Repeat the whole listing word for word, skipping pictures.

+++ Dataset content +++

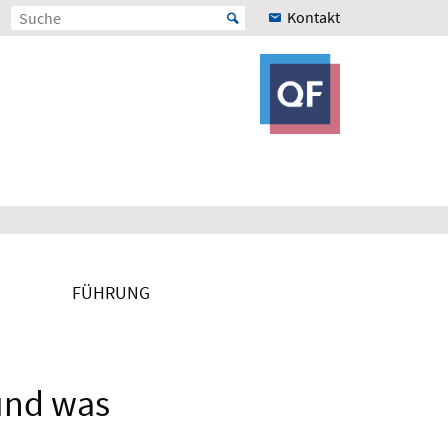
Kontakt
FÜHRUNG
und was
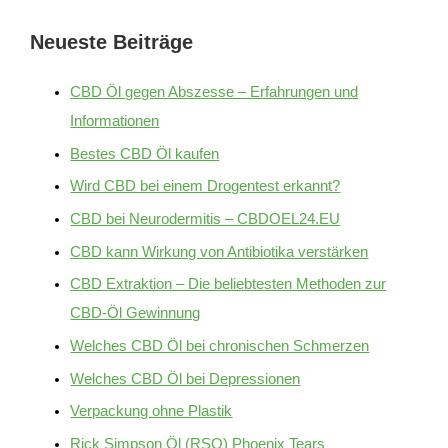
Neueste Beiträge
CBD Öl gegen Abszesse – Erfahrungen und
Informationen
Bestes CBD Öl kaufen
Wird CBD bei einem Drogentest erkannt?
CBD bei Neurodermitis – CBDOEL24.EU
CBD kann Wirkung von Antibiotika verstärken
CBD Extraktion – Die beliebtesten Methoden zur
CBD-Öl Gewinnung
Welches CBD Öl bei chronischen Schmerzen
Welches CBD Öl bei Depressionen
Verpackung ohne Plastik
Rick Simpson Öl (RSO) Phoenix Tears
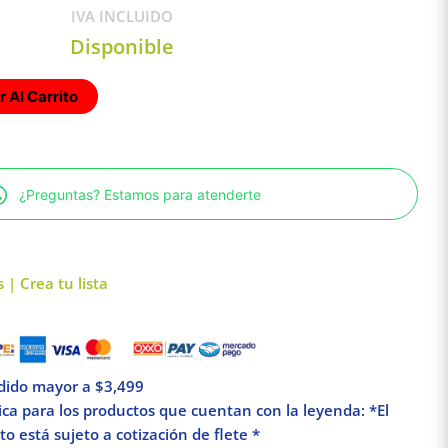
IVA INCLUIDO
Disponible
 Al Carrito
¿Preguntas? Estamos para atenderte
 | Crea tu lista
edido mayor a $3,499
lica para los productos que cuentan con la leyenda: *El
o está sujeto a cotización de flete *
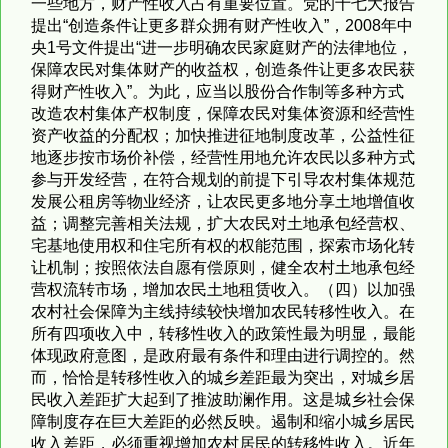
一些地方，财产性收入占有重要位置。党的十七大报告
提出“创造条件让更多群众拥有财产性收入”，2008年中
央1号文件提出“进一步明确农民家庭财产的法律地位，
保障农民对集体财产的收益权，创造条件让更多农民获
得财产性收入”。为此，应当以股份合作制等多种方式
改造农村集体产权制度，保障农民对集体资源和经营性
资产收益的分配权；加快推进征地制度改革，公益性征
地逐步按市场价补偿，经营性用地允许农民以多种方式
参与开发经营，在符合规划的前提下引导农村集体规范
发展公租房等物业经济，让农民更多地分享土地增值收
益；调整完善相关法规，扩大农民对土地承包经营权、
宅基地使用权和住宅所有权的权能范围，探索市场化转
让机制；按照依法自愿有偿原则，健全农村土地承包经
营权流转市场，增加农民土地租赁收入。（四）以加强
农村社会保障为主线持续较快增加农民转移性收入。在
所有四项收入中，转移性收入的政策性最为明显，最能
体现政府意图，是政府最有条件和理由进行调控的。然
而，恰恰是转移性收入的城乡差距最为突出，对城乡居
民收入差距扩大起到了推波助澜作用。这是城乡社会保
障制度存在巨大差距的必然反映。遏制和缩小城乡居民
收入差距，必须重视增加农村居民的转移性收入。近年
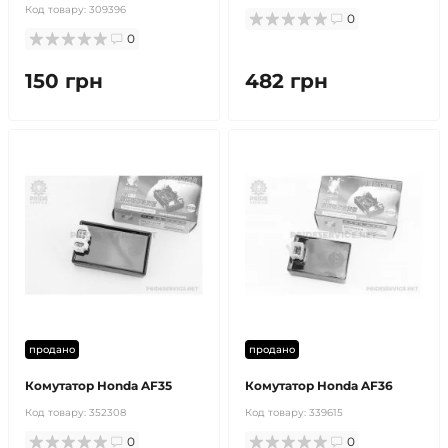
Код товару:
309396
0
0
150 грн
482 грн
продано
продано
Комутатор Honda AF35
Комутатор Honda AF36
Код товару:
352308
Код товару:
339615
0
0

+++

- Answer section
Kontakt
FÜHRUNG
und was
Neueste Beiträge
CBD Öl gegen Abszesse – Erfahrungen und
Informationen
Bestes CBD Öl kaufen
Wird CBD bei einem Drogentest erkannt?
CBD bei Neurodermitis – CBDOEL24.EU
CBD kann Wirkung von Antibiotika verstärken
CBD Extraktion – Die beliebtesten Methoden zur
CBD-Öl Gewinnung
Welches CBD Öl bei chronischen Schmerzen
Welches CBD Öl bei Depressionen
Verpackung ohne Plastik
Rick Simpson Öl (RSO) Phoenix Tears
IVA INCLUIDO
Disponible
 Al Carrito
¿Preguntas? Estamos para atenderte
 | Crea tu lista
edido mayor a $3,499
lica para los productos que cuentan con la leyenda: *El
o está sujeto a cotización de flete *
一些地方，财产性收入占有重要位置。党的十七大报告
提出“创造条件让更多群众拥有财产性收入”，2008年中
央1号文件提出“进一步明确农民家庭财产的法律地位，
保障农民对集体财产的收益权，创造条件让更多农民获
得财产性收入”。为此，应当以股份合作制等多种方式
改造农村集体产权制度，保障农民对集体资源和经营性
资产收益的分配权；加快推进征地制度改革，公益性征
地逐步按市场价补偿，经营性用地允许农民以多种方式
参与开发经营，在符合规划的前提下引导农村集体规范
发展公租房等物业经济，让农民更多地分享土地增值收
益；调整完善相关法规，扩大农民对土地承包经营权、
宅基地使用权和住宅所有权的权能范围，探索市场化转
让机制；按照依法自愿有偿原则，健全农村土地承包经
营权流转市场，增加农民土地租赁收入。（四）以加强
农村社会保障为主线持续较快增加农民转移性收入。在
所有四项收入中，转移性收入的政策性最为明显，最能
体现政府意图，是政府最有条件和理由进行调控的。然
而，恰恰是转移性收入的城乡差距最为突出，对城乡居
民收入差距扩大起到了推波助澜作用。这是城乡社会保
障制度存在巨大差距的必然反映。遏制和缩小城乡居民
收入差距，必须重视增加农村居民的转移性收入。近年
Код товару:
309396
0
0
150 грн
482 грн
продано
продано
Комутатор Honda AF35
Комутатор Honda AF36
Код товару:
352308
Код товару:
339615
0
0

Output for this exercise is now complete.